Maybe you’re looking for a new challenge and want to take on more responsibility at work. Maybe there’s an important project you want to take charge of, or certain skills you want to upgrade. Or maybe you’re realizing that it’s time to move on and look for a job somewhere else.
Regardless of what your next career move is, transitional periods like this one are usually the perfect time to get entrepreneurial and proactive about your career. Not sure where exactly to start? Here are some ideas to get you going.
Networking sometimes gets a bad rap for being disingenuous. But attending industry events, asking current employees out for coffee or simply jumping on a quick informational phone call is a great way to find out about new opportunities and keep on top of industry trends as you mull that next career step.
“Even something as simple as talking to someone at the company about a job posting, asking them for 10 minutes of their time to chat and learn more about their business can make a huge difference,” says Nit Karuna, head recruiter at Drop, a Toronto-based mobile rewards startup.
If you’re new to networking and the idea of attending a meetup seems intimidating, try approaching someone inside the industry for some help first. “What I’ve seen work really well from attending networking events and meetups myself is teaming up with somebody that you already know from that particular industry,” suggests career coach Elisha Gray. “Having that one person to introduce you to people and create a warm interpersonal connection — i.e. ‘Hey, you’re interested in this, you should have a conversation’ — I found that to be very effective.”
Before reaching out to someone for an informational coffee or meeting up with someone at a networking event, find out as much as you can about them and their work ahead of time. Showing genuine curiosity in someone’s business and asking good, researched, even probing questions isn’t just a great way to learn more about your industry. It can also leave a lasting impression.
“At the end of the day, I think most employers are looking for the same thing: someone who’s willing to learn,” points out Karuna. There’s no better way to signal that to a prospective employer than doing your research and coming prepared with good questions.
This emphasis on preparation, research and proactiveness goes double for internal job seekers. “When you’re meeting with your manager or your coach, really make them understand your goals,” says Karuna. “Outline what your expectations are and ask them for the tools you need to succeed.”
He brings up the example of a Drop employee who successfully transferred to the analytics team.
“She had already taken it upon herself to start talking to the analytics team, keeping track of what they were working on, and she had already started taking an online data analytics course. She was already putting in the time,” he says.
“Where do I go from here? What should I do next? People usually don’t even give themselves five minutes to actually think about an answer to those questions,” says Grey. But you’d be surprised at how much the world opens up to you when you give yourself the space and time to reflect on your career.

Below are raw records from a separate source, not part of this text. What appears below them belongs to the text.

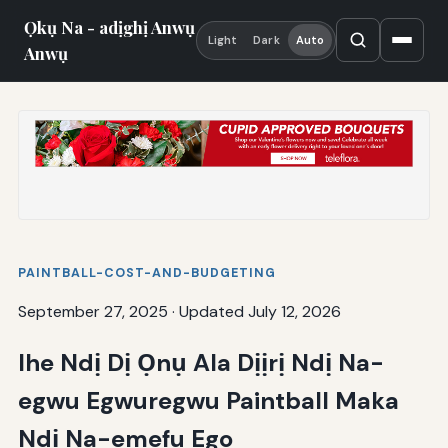
Ọkụ Na - adịghị Anwụ
Light
Dark
Auto
Anwụ
PAINTBALL-COST-AND-BUDGETING
September 27, 2025
·
Updated July 12, 2026
Ihe Ndị Dị Ọnụ Ala Dịịrị Ndị Na-
egwu Egwuregwu Paintball Maka
Ndị Na-emefu Ego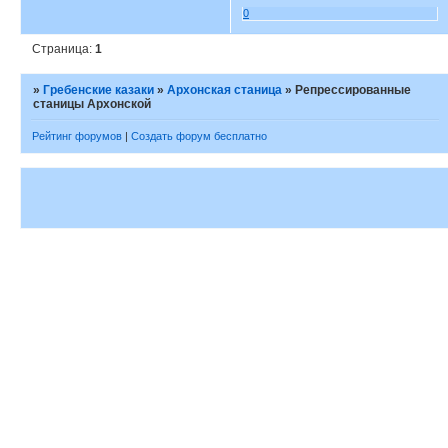
0
Страница:
1
»
Гребенские казаки
»
Архонская станица
»
Репрессированные
станицы Архонской
Рейтинг форумов
|
Создать форум бесплатно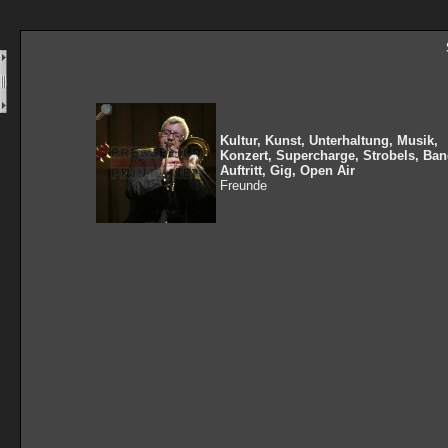
Kultur, Kunst, Unterhaltung, Musik,
Konzert, Supercharge, Strobels, Ban
Auftritt, Gig, Open Air
Freunde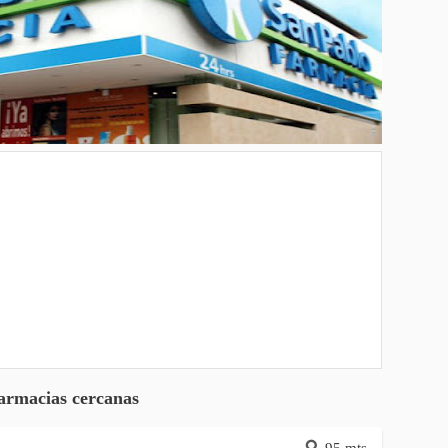
armacias cercanas
95 mts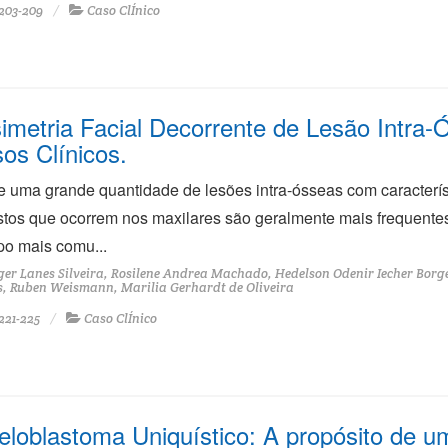
203-209
Caso ClÍnico
imetria Facial Decorrente de Lesão Intra
os Clínicos.
e uma grande quantidade de lesões intra-ósseas com caracterís
stos que ocorrem nos maxilares são geralmente mais frequentes 
ipo mais comu...
er Lanes Silveira, Rosilene Andrea Machado, Hedelson Odenir Iecher Bor
, Ruben Weismann, Marilia Gerhardt de Oliveira
221-225
Caso ClÍnico
loblastoma Uniquístico: A propósito de 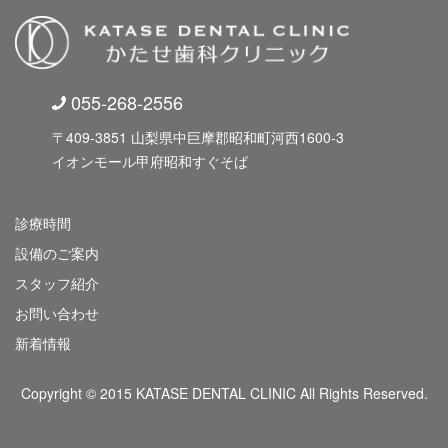
055-268-2556
〒409-3851 山梨県中巨摩郡昭和町河西1600-3
イオンモール甲府昭和すぐそば
診療時間
設備のご案内
スタッフ紹介
お問い合わせ
新着情報
Copyright © 2015 KATASE DENTAL CLINIC All Rights Reserved.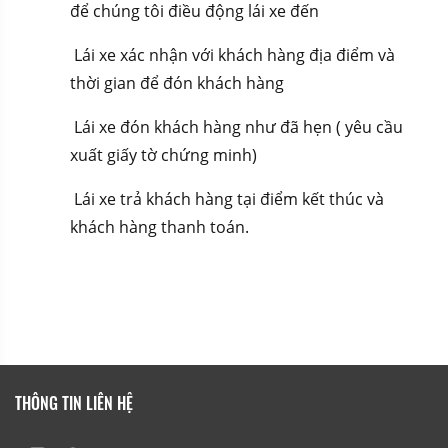
để chúng tôi điều động lái xe đến
Lái xe xác nhận với khách hàng địa điểm và
thời gian để đón khách hàng
Lái xe đón khách hàng như đã hẹn ( yêu cầu
xuất giấy tờ chứng minh)
Lái xe trả khách hàng tại điểm kết thúc và
khách hàng thanh toán.
THÔNG TIN LIÊN HỆ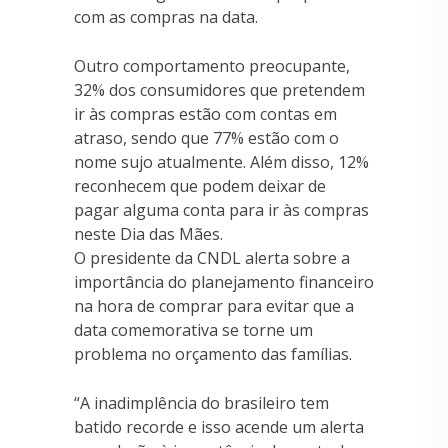
com as compras na data.
Outro comportamento preocupante,
32% dos consumidores que pretendem
ir às compras estão com contas em
atraso, sendo que 77% estão com o
nome sujo atualmente. Além disso, 12%
reconhecem que podem deixar de
pagar alguma conta para ir às compras
neste Dia das Mães.
O presidente da CNDL alerta sobre a
importância do planejamento financeiro
na hora de comprar para evitar que a
data comemorativa se torne um
problema no orçamento das famílias.
“A inadimplência do brasileiro tem
batido recorde e isso acende um alerta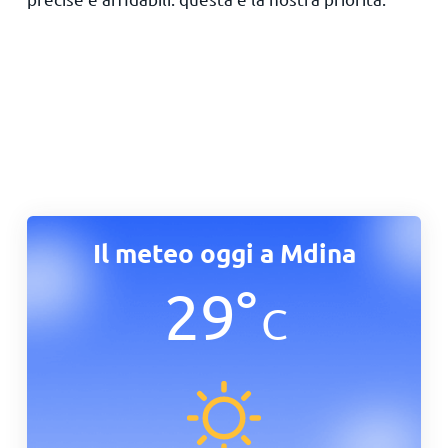
Il meteo oggi a Mdina
29
°
C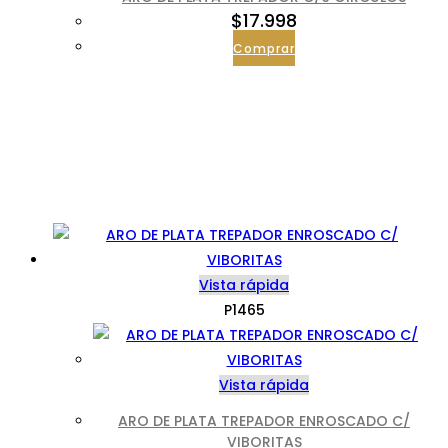
$
17.998
Comprar
Vista rápida
P1465
Vista rápida
ARO DE PLATA TREPADOR ENROSCADO C/
VIBORITAS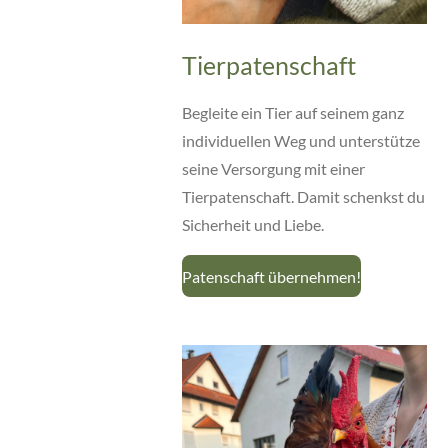
Tierpatenschaft
Begleite ein Tier auf seinem ganz
individuellen Weg und unterstütze
seine Versorgung mit einer
Tierpatenschaft. Damit schenkst du
Sicherheit und Liebe.
Patenschaft übernehmen!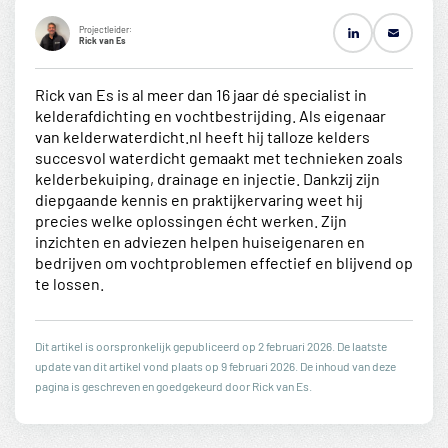
Projectleider:
Rick van Es
Rick van Es is al meer dan 16 jaar dé specialist in
kelderafdichting en vochtbestrijding. Als eigenaar
van kelderwaterdicht.nl heeft hij talloze kelders
succesvol waterdicht gemaakt met technieken zoals
kelderbekuiping, drainage en injectie. Dankzij zijn
diepgaande kennis en praktijkervaring weet hij
precies welke oplossingen écht werken. Zijn
inzichten en adviezen helpen huiseigenaren en
bedrijven om vochtproblemen effectief en blijvend op
te lossen.
Dit artikel is oorspronkelijk gepubliceerd op 2 februari 2026. De laatste
update van dit artikel vond plaats op 9 februari 2026. De inhoud van deze
pagina is geschreven en goedgekeurd door Rick van Es.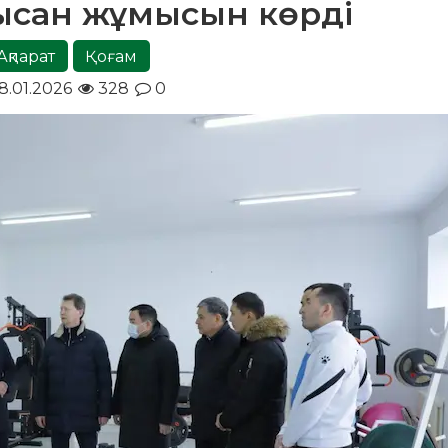
нысан жұмысын көрді
Ақпарат
Қоғам
8.01.2026
328
0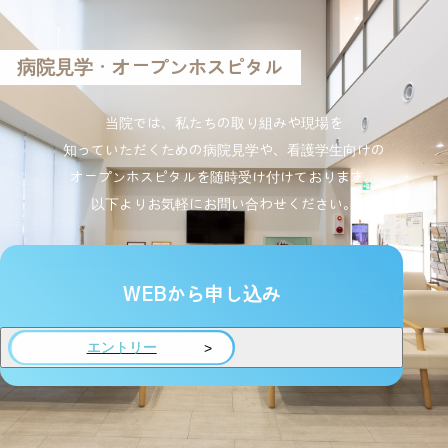
病院見学・オープンホスピタル
当院では、私たちの取り組みや現場を
知っていただくための病院見学や、看護学生向けの
オープンホスピタルを随時受け付けております。
以下よりお気軽にお問い合わせください。
WEBから申し込み
エントリー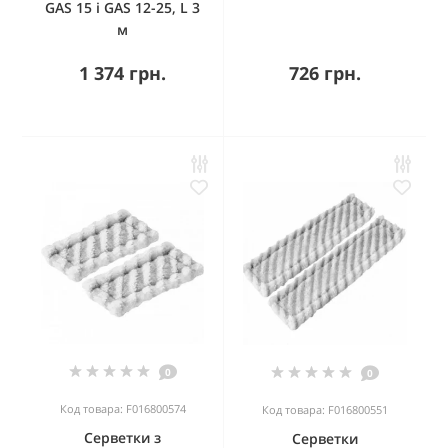
GAS 15 і GAS 12-25, L 3
м
1 374 грн.
726 грн.
0
0
Код товара: F016800574
Код товара: F016800551
Серветки з
Серветки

“I don’t think people realize how much what they’ve done at their previous job is actually relatable to new startup roles,” agrees Karuna. Before developing new skills and experiences, make sure you have a really good grasp of the ones you already have under your belt.
“Very often, people don’t really have the vocabulary for describing their leadership skills or leadership style,” says Gray. “What they’ll ask me instead is, ‘How do I get more confidence? How do I get more clarity?’”

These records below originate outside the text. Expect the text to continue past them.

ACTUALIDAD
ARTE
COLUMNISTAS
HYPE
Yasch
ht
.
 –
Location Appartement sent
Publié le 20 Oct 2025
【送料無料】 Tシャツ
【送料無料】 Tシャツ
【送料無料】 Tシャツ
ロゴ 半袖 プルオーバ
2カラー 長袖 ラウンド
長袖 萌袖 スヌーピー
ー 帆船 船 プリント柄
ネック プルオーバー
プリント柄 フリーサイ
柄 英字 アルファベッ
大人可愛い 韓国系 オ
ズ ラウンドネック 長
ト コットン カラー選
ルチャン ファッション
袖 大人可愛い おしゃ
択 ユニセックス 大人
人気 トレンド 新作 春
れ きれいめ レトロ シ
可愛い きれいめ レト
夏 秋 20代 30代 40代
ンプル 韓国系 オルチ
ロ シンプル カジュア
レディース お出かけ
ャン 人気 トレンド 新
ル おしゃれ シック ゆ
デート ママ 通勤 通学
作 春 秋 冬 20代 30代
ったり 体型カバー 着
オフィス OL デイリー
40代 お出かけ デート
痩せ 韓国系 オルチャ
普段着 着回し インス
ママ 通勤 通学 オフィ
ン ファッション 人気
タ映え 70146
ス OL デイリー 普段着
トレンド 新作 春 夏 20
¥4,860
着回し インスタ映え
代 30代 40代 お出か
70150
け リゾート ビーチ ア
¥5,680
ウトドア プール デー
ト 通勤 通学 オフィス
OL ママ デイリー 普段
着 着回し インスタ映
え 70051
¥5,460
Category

Grey suggests that people instead take stock and start thinking about the skills and characteristics they already have to offer a future employer.
“If you’re gunning for a management role and have never been in one, what do you think are the skills or characteristics required for that role? What are your personal values and motivators? And what are the things that you think are most important about leadership or management?”
Grey says that putting all the cards on the table in this way helps candidates be themselves, rather than try to “perform or put on an act based on what they see other people doing, which isn’t really the most authentic expression of themselves.”